Any kind of investing comes with some risk. A lesson learned the hard way recently by cryptocurrency investors. Yet, investing is also the most reliable way to grow your wealth as you work toward retirement. That leaves potential and current investors with the lingering question:
How do you secure your investments?
Keep reading and we’ll cover some essential tips and strategies that can help you secure your investments without forcing you to become a full-time financial analyst.
One of the classic strategies for protecting your investments as a whole is diversification. Not all kinds of investments lose value at the same time or for the same reasons. The recent crypto plummet is largely a response to inflation and economic uncertainty.
While inflation and uncertainty are often bad for stock and bond performance, it’s usually good for things like commodities and real estate. Physical assets make people feel more secure.
If you have a mix of stocks, commodities, and real estate investments, they can balance each other out. You may not net a huge profit, but you can often avoid crippling losses.
A lot of investors will hesitate to sell an investment if they don’t have a new investment lined up to replace it. Some will hesitate even if the old investment has reached the right target for selling.
Don’t treat selling and buying as inevitably intertwined. They are separate decisions, and you should treat them that way.

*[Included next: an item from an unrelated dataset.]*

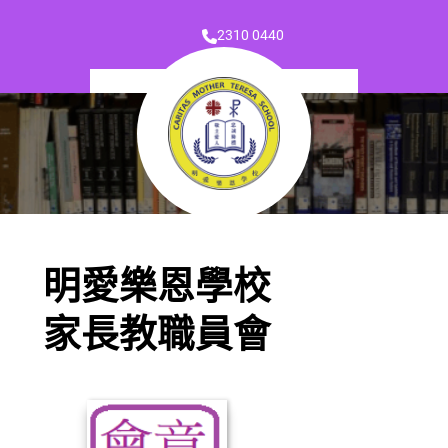
2310 0440
明愛樂恩學校
家長教職員會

Even if you don’t have a new investment lined up right this minute, new opportunities will present themselves. You will get more chances to reinvest. Don’t hang on to an old investment that may well lose value while you wait on those new opportunities to appear.
Not every investor wants to operate as a hands-on investor, especially when things get volatile. It can prove a time-consuming task if nothing else. This is where automated investing comes into the picture. According to the experts at SoFi, “Automated Investing uses computer algorithms to provide financial guidance and portfolio management for investors.”

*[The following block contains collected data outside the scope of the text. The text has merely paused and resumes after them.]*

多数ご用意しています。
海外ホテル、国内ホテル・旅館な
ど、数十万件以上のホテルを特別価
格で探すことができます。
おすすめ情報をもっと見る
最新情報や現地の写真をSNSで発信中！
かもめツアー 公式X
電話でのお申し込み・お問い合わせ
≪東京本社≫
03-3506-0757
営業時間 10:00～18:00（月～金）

In practice, this means that the investment company gets a handle on your goals for investment. Once they understand your goals, they can program parameters for your account. At that point, the machines take over the process.
The computers use those parameters to buy up or sell off investments that no longer meet your investment needs and goals. This helps keep losses down, while still supporting long-term wealth growth.

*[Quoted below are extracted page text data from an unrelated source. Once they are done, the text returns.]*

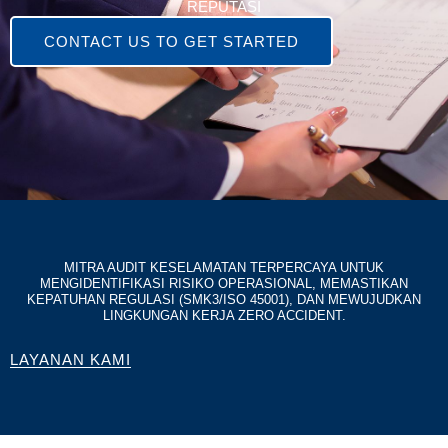
REPUTASI
CONTACT US TO GET STARTED
MITRA AUDIT KESELAMATAN TERPERCAYA UNTUK
MENGIDENTIFIKASI RISIKO OPERASIONAL, MEMASTIKAN
KEPATUHAN REGULASI (SMK3/ISO 45001), DAN MEWUJUDKAN
LINGKUNGAN KERJA ZERO ACCIDENT.
LAYANAN KAMI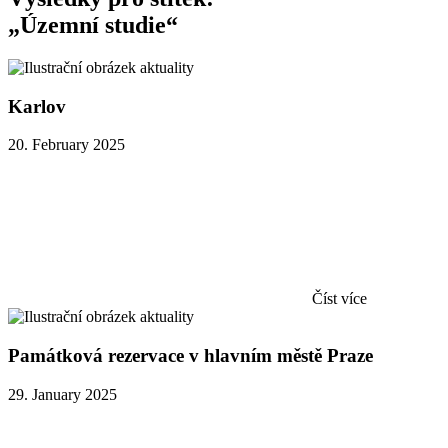
„Územní studie“
Karlov
20. February 2025
Číst více
Památková rezervace v hlavním městě Praze
29. January 2025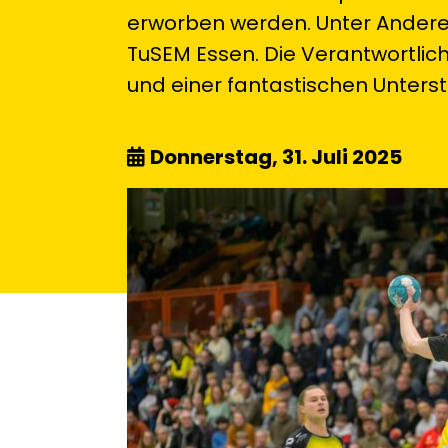
erworben werden. Unter Anderem
TuSEM Essen. Die Verantwortlich
und einer fantastischen Unterstü
Donnerstag, 31. Juli 2025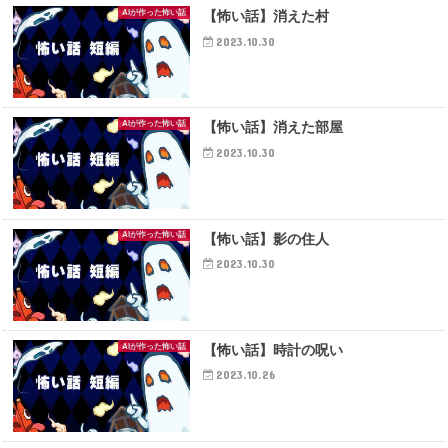
AIが作った怖い話
【怖い話】消えた村
2023.10.30
AIが作った怖い話
【怖い話】消えた部屋
2023.10.30
AIが作った怖い話
【怖い話】影の住人
2023.10.30
AIが作った怖い話
【怖い話】時計の呪い
2023.10.26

While it frustrates some investors, it’s not always the smart move to remain fully invested. That can expose you to unnecessary risk if things go completely off the rails. While cash in the bank won’t grow like other investment types, it’s also relatively stable. You can always reinvest that money down the road in six months or a year when things stabilize again. It’s not exciting, but it can save you from severe losses.
Securing your investments is practical and necessary. Fortunately, you can use strategies like diversification, strategic selling, de-investment, and automation to help keep your investment secure.